Pictures aside, repeat every record below exactly.

--- ENTRIES SHOWN Enclosed Below ---

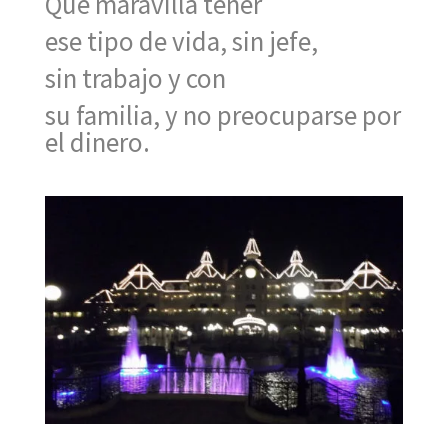
Qué maravilla tener
ese tipo de vida, sin jefe,
sin trabajo y con
su familia, y no preocuparse por
el dinero.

--- End of Enclosed ENTRIES SHOWN ---

## TASK RESPONSE
Qué maravilla tener
ese tipo de vida, sin jefe,
sin trabajo y con
su familia, y no preocuparse por
el dinero.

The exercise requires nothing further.